=== Records shown ===

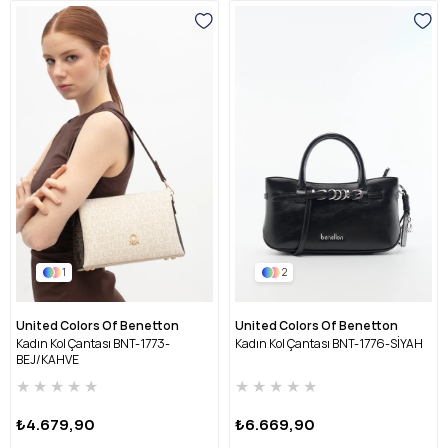
1
2
United Colors Of Benetton
United Colors Of Benetton
Kadın Kol Çantası BNT-1773-
Kadın Kol Çantası BNT-1776-SİYAH
BEJ/KAHVE
★
★
★
★
★
★
★
★
★
★
₺4.679,90
₺6.669,90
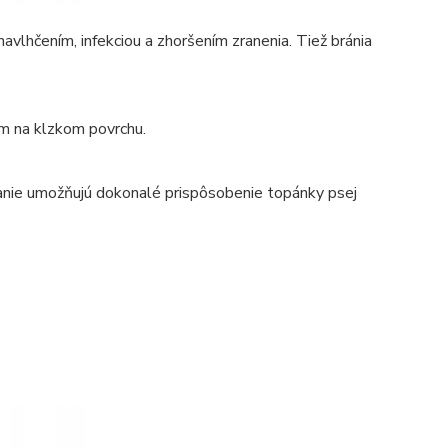
avlhčením, infekciou a zhoršením zranenia. Tiež bránia
ím na klzkom povrchu.
ínanie umožňujú dokonalé prispôsobenie topánky psej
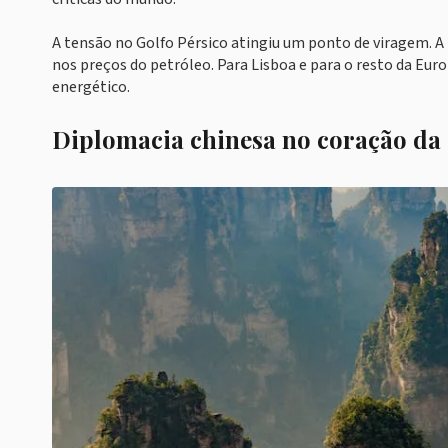
A tensão no Golfo Pérsico atingiu um ponto de viragem. A
nos preços do petróleo. Para Lisboa e para o resto da Eur
energético.
Diplomacia chinesa no coração da 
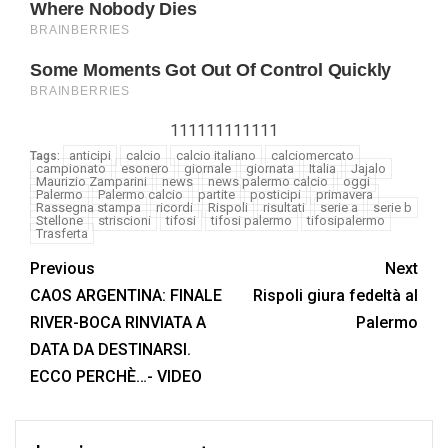
111111111111
anticipi
calcio
calcio italiano
calciomercato
Tags:
campionato
esonero
giornale
giornata
Italia
Jajalo
Maurizio Zamparini
news
news palermo calcio
oggi
Palermo
Palermo calcio
partite
posticipi
primavera
Rassegna stampa
ricordi
Rispoli
risultati
serie a
serie b
Stellone
striscioni
tifosi
tifosi palermo
tifosipalermo
Trasferta
Previous
Next
CAOS ARGENTINA: FINALE
Rispoli giura fedeltà al
RIVER-BOCA RINVIATA A
Palermo
DATA DA DESTINARSI.
ECCO PERCHÈ…- VIDEO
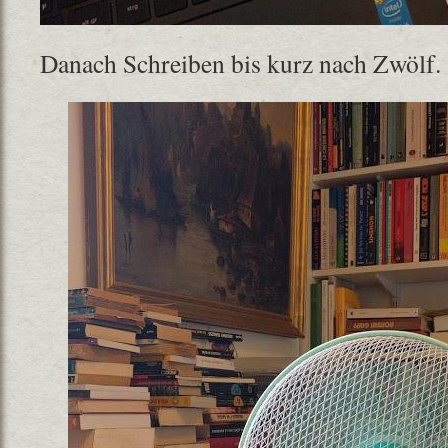
Danach Schreiben bis kurz nach Zwölf.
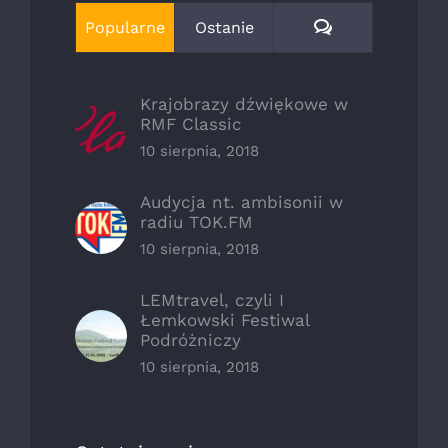
Komentarze
Popularne
Ostanie
Krajobrazy dźwiękowe w
RMF Classic
10 sierpnia, 2018
Audycja nt. ambisonii w
radiu TOK.FM
10 sierpnia, 2018
LEMtravel, czyli I
Łemkowski Festiwal
Podróżniczy
10 sierpnia, 2018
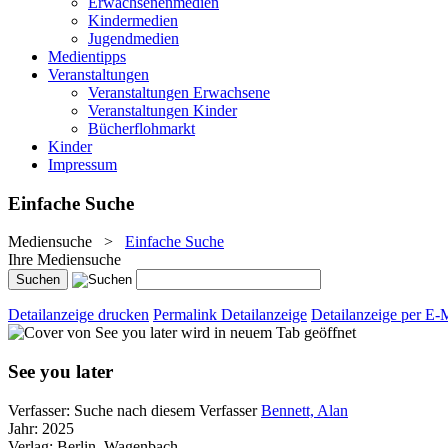
Erwachsenenmedien
Kindermedien
Jugendmedien
Medientipps
Veranstaltungen
Veranstaltungen Erwachsene
Veranstaltungen Kinder
Bücherflohmarkt
Kinder
Impressum
Einfache Suche
Mediensuche
>
Einfache Suche
Ihre Mediensuche
Detailanzeige drucken
Permalink Detailanzeige
Detailanzeige per E-
wird in neuem Tab geöffnet
See you later
Verfasser:
Suche nach diesem Verfasser
Bennett, Alan
Jahr:
2025
Verlag:
Berlin, Wagenbach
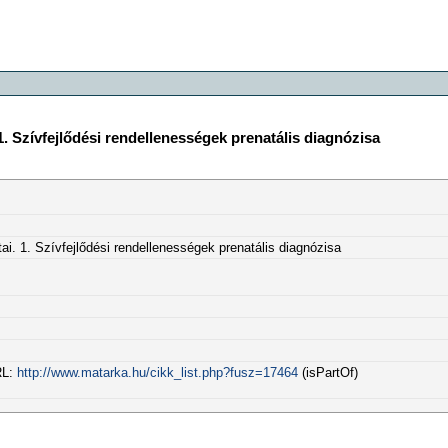
1. Szívfejlődési rendellenességek prenatális diagnózisa
ai. 1. Szívfejlődési rendellenességek prenatális diagnózisa
RL:
http://www.matarka.hu/cikk_list.php?fusz=17464
(isPartOf)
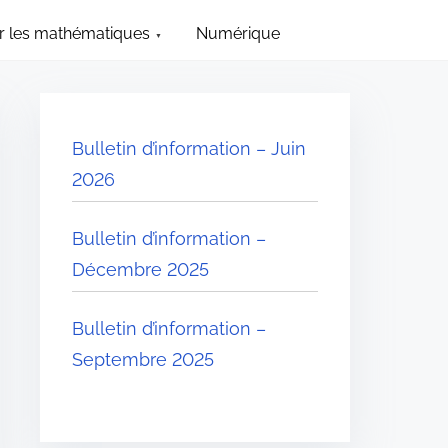
 les mathématiques
Numérique
Bulletin d’information – Juin
2026
Bulletin d’information –
Décembre 2025
Bulletin d’information –
Septembre 2025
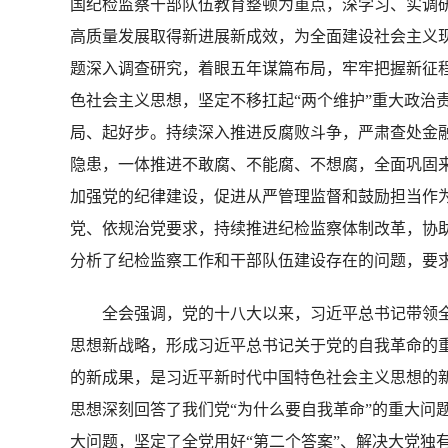
国纪检监察干部队伍教育整顿为重点，深学习、实调
高质量发展取得新进展新成效，为全面建设社会主义
题深入调查研究，着眼五年谋篇布局，牢牢把握新征
色社会主义思想，坚定不移扛起“两个维护”重大政治
局、起好步。持续深入推进反腐败斗争，严肃查处金
隐患，一体推进不敢腐、不能腐、不想腐，全面巩固
加强党的纪律建设，促进从严管理监督和鼓励担当作
党、依规治党要求，持续推进纪检监察体制改革，协
分析了纪检监察工作和干部队伍建设存在的问题，要
全会强调，党的十八大以来，习近平总书记带领全
思想新战略，形成习近平总书记关于党的自我革命的重
的新成果，是习近平新时代中国特色社会主义思想的
思想深刻回答了我们党“为什么要自我革命”的重大问
大问题，坚定了全党用好“第二个答案”、解决大党独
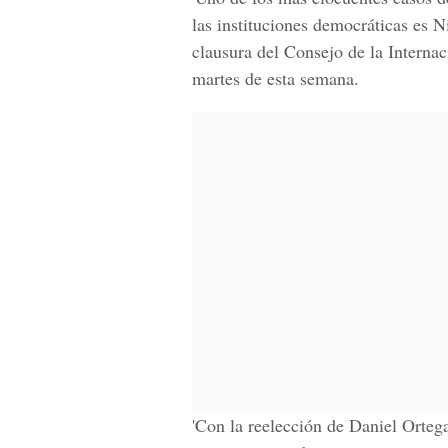
las instituciones democráticas es N
clausura del Consejo de la Internac
martes de esta semana.
'Con la reelección de Daniel Orte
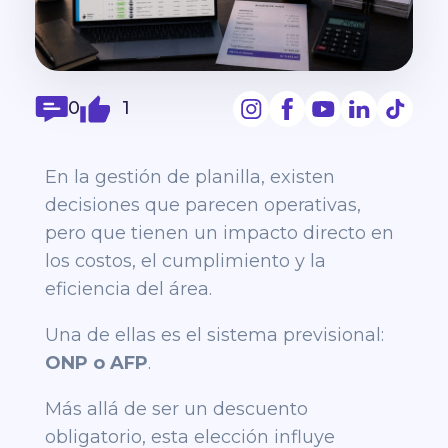
0
1
En la gestión de planilla, existen
decisiones que parecen operativas,
pero que tienen un impacto directo en
los costos, el cumplimiento y la
eficiencia del área.
Una de ellas es el sistema previsional:
ONP o AFP
.
Más allá de ser un descuento
obligatorio, esta elección influye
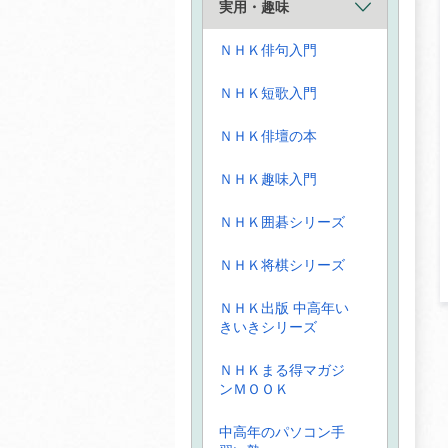
実用・趣味
ＮＨＫ俳句入門
ＮＨＫ短歌入門
ＮＨＫ俳壇の本
ＮＨＫ趣味入門
ＮＨＫ囲碁シリーズ
ＮＨＫ将棋シリーズ
ＮＨＫ出版 中高年い
きいきシリーズ
ＮＨＫまる得マガジ
ンＭＯＯＫ
中高年のパソコン手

===

- The task
Filter the records above for "Veranstaltungen" and copy every matching line.

- The answer
Veranstaltungen
Veranstaltungen Erwachsene
Veranstaltungen Kinder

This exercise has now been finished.